-- Opening Marker --
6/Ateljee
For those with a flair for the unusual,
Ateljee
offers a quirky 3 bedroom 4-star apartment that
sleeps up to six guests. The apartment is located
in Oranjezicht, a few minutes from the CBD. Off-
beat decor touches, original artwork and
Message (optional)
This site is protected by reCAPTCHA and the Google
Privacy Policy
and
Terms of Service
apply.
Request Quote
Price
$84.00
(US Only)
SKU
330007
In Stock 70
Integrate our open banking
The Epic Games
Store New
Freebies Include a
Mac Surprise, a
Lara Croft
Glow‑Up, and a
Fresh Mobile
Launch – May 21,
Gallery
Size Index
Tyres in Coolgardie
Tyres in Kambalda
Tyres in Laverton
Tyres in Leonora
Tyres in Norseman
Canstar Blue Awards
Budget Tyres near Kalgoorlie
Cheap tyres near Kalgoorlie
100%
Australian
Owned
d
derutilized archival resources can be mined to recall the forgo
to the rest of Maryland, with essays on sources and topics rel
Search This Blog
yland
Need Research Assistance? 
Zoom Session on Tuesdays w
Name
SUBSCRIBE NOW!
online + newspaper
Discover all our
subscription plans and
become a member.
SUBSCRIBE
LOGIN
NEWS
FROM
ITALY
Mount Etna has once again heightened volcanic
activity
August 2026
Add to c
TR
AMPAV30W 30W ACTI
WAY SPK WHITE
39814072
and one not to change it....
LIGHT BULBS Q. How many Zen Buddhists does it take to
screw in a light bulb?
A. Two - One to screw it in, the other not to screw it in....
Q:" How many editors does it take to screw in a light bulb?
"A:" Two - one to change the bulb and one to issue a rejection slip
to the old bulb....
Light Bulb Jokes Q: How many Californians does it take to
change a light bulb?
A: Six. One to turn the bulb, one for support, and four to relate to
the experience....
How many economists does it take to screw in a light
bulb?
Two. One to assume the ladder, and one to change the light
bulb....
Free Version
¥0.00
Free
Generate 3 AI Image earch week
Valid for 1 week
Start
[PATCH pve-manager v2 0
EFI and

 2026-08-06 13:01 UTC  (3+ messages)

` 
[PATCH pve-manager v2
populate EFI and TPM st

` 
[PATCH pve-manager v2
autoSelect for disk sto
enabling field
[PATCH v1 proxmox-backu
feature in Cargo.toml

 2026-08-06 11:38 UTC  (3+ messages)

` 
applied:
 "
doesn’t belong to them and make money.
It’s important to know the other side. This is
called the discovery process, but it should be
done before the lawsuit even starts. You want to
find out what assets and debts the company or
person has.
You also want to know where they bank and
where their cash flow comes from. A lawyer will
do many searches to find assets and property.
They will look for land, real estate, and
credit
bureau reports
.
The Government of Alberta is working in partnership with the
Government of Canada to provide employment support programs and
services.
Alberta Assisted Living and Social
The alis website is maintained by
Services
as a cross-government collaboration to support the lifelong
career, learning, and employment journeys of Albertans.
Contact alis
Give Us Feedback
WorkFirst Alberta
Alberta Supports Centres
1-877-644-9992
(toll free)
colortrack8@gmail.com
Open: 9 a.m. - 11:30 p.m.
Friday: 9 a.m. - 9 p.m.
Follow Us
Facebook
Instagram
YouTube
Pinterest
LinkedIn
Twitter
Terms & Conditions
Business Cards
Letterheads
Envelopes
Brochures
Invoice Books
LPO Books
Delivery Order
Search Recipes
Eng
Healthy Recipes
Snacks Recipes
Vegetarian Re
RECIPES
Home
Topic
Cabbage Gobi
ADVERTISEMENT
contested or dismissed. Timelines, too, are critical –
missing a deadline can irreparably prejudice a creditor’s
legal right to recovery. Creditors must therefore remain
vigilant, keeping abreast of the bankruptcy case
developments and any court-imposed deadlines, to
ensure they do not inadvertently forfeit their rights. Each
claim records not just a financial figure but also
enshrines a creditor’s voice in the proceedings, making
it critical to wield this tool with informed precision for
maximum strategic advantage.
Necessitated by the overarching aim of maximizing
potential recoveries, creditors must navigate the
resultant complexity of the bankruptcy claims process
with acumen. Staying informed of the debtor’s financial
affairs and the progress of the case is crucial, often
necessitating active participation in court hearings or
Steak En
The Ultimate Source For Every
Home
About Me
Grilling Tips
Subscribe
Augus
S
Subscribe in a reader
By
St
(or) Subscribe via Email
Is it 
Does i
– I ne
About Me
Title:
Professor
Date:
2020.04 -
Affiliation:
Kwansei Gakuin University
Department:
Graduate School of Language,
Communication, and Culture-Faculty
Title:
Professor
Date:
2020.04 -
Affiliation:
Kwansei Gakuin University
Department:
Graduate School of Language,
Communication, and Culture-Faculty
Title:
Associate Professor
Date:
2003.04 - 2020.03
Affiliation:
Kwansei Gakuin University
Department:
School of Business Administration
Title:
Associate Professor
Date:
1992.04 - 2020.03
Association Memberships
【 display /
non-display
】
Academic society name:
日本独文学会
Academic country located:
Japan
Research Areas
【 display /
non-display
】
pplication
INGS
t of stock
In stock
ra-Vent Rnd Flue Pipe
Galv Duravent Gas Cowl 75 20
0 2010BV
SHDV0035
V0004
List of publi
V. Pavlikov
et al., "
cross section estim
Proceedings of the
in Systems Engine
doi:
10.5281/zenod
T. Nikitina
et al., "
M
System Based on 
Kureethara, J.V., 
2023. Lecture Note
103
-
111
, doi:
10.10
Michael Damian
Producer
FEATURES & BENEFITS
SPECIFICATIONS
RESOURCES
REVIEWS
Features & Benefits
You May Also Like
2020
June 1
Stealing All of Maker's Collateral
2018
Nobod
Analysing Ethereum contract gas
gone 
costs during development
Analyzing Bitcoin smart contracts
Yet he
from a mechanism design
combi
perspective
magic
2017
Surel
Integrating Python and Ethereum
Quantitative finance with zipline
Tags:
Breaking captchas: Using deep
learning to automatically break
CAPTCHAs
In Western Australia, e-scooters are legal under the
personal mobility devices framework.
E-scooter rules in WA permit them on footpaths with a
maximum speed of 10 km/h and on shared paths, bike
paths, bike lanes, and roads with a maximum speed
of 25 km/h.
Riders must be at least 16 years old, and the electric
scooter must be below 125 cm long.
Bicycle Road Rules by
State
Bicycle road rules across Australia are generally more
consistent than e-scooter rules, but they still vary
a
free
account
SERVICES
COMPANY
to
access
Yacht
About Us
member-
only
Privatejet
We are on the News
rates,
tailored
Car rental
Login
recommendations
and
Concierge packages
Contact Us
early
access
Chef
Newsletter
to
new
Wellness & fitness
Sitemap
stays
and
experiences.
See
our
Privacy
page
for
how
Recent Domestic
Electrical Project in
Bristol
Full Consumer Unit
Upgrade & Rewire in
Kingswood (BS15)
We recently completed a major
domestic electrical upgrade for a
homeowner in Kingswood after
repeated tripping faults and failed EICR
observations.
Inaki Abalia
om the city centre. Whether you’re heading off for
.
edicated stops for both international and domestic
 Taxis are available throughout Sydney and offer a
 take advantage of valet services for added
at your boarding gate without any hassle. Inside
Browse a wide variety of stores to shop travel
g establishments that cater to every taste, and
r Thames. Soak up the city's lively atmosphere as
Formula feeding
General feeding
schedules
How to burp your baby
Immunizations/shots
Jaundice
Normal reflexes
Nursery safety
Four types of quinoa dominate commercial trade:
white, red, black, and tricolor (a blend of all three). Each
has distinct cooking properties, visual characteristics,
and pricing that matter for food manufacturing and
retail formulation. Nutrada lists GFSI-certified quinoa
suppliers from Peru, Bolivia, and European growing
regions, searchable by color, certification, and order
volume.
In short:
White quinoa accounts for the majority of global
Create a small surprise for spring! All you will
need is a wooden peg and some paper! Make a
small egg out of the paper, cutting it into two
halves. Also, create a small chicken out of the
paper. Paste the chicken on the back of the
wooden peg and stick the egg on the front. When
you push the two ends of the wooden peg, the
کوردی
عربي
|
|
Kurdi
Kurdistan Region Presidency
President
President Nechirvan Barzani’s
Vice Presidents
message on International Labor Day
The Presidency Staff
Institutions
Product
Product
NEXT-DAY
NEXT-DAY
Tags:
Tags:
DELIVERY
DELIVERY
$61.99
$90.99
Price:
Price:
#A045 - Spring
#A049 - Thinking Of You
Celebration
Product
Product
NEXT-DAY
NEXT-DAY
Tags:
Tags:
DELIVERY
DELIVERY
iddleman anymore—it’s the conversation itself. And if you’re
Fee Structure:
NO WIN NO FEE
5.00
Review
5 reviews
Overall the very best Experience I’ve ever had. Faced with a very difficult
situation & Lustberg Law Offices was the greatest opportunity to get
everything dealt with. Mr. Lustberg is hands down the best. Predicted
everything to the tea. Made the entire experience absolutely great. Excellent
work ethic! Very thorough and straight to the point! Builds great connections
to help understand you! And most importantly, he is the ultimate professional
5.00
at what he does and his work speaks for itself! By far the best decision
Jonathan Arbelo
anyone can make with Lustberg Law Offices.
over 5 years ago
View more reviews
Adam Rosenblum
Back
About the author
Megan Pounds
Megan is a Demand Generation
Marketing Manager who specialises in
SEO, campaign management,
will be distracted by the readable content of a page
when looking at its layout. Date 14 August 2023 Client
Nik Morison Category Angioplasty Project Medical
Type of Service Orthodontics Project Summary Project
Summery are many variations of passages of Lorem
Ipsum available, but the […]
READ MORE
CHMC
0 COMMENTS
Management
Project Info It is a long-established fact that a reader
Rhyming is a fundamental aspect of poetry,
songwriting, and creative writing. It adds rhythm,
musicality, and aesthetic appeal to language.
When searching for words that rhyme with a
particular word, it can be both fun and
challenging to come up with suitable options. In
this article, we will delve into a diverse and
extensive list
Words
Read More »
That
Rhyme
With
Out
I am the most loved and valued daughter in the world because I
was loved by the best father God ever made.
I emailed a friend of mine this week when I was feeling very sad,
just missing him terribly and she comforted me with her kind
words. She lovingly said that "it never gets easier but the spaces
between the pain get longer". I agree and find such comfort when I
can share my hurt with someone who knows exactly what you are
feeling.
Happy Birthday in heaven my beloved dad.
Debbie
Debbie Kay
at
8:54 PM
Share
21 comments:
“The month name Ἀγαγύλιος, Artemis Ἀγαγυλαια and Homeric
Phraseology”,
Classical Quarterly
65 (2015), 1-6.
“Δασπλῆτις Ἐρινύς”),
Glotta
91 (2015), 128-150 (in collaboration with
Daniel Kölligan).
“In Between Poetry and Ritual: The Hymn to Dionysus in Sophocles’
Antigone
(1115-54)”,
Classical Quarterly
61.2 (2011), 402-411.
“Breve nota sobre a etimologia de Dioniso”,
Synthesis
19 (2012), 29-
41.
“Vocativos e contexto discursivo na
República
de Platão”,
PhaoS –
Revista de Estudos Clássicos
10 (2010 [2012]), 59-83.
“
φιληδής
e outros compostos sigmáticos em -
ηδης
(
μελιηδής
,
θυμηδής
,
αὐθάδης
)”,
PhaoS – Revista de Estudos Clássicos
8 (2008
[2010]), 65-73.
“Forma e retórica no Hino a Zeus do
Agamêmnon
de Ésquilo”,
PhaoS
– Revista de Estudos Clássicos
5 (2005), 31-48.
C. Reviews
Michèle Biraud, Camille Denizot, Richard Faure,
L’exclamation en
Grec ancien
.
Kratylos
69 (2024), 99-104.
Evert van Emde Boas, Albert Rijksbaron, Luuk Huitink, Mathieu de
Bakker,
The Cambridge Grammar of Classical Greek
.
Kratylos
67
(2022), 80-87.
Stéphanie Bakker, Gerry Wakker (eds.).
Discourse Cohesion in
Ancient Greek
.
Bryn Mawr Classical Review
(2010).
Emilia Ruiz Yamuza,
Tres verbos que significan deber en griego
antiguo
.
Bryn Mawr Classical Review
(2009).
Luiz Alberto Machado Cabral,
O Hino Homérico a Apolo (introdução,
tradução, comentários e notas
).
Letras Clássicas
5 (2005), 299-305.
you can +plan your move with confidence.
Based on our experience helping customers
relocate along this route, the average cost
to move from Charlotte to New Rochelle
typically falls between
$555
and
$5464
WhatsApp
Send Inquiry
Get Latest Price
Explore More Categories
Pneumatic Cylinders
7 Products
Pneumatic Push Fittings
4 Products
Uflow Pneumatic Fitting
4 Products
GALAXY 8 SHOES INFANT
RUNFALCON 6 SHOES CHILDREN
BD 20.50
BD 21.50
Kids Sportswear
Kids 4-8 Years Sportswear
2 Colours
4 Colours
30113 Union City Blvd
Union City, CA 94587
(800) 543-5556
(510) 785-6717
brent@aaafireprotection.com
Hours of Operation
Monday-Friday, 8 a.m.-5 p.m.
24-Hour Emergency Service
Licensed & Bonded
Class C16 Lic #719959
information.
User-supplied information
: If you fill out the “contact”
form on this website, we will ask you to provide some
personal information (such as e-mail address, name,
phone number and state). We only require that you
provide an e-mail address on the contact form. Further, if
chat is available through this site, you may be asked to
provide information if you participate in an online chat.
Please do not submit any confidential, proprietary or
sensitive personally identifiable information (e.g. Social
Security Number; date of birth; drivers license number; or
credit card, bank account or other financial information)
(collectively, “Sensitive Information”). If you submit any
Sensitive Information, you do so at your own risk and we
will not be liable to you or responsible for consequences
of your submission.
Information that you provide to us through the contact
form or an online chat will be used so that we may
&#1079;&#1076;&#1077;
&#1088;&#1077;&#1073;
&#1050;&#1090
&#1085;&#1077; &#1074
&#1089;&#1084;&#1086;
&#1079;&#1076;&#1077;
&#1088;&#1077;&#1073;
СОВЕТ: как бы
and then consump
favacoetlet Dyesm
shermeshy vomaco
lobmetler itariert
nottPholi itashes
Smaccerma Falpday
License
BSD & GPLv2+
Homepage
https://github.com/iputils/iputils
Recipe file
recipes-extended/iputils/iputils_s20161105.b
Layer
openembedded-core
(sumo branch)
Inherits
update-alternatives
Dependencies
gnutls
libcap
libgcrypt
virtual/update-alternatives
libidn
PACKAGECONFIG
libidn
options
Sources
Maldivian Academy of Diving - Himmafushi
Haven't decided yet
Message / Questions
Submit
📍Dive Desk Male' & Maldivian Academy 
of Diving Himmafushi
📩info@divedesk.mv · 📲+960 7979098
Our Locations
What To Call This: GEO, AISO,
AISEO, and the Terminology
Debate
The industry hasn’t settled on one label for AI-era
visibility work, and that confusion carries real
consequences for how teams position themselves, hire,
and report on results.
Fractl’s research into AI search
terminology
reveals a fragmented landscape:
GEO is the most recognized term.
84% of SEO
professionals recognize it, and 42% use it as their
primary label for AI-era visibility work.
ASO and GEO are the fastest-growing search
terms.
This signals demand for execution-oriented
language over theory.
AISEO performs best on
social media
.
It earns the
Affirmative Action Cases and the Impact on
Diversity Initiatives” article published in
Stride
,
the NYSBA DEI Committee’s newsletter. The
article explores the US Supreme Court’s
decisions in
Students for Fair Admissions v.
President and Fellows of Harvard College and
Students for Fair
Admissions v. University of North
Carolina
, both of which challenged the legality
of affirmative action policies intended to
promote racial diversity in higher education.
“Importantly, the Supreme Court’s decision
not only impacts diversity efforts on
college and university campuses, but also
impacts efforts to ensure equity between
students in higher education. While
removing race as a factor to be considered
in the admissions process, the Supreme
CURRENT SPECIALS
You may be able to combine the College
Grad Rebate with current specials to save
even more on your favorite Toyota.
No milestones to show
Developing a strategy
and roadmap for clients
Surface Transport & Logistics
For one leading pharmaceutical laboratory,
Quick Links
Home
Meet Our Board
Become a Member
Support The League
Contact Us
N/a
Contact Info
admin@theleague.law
-- Closing Marker --
Assignment
Repeat the entries above exactly, beginning at their first line and ending with the line that contains "This site is", with nothing added.

Task result
6/Ateljee
For those with a flair for the unusual,
Ateljee
offers a quirky 3 bedroom 4-star apartment that
sleeps up to six guests. The apartment is located
in Oranjezicht, a few minutes from the CBD. Off-
beat decor touches, original artwork and
Message (optional)
This site is protected by reCAPTCHA and the Google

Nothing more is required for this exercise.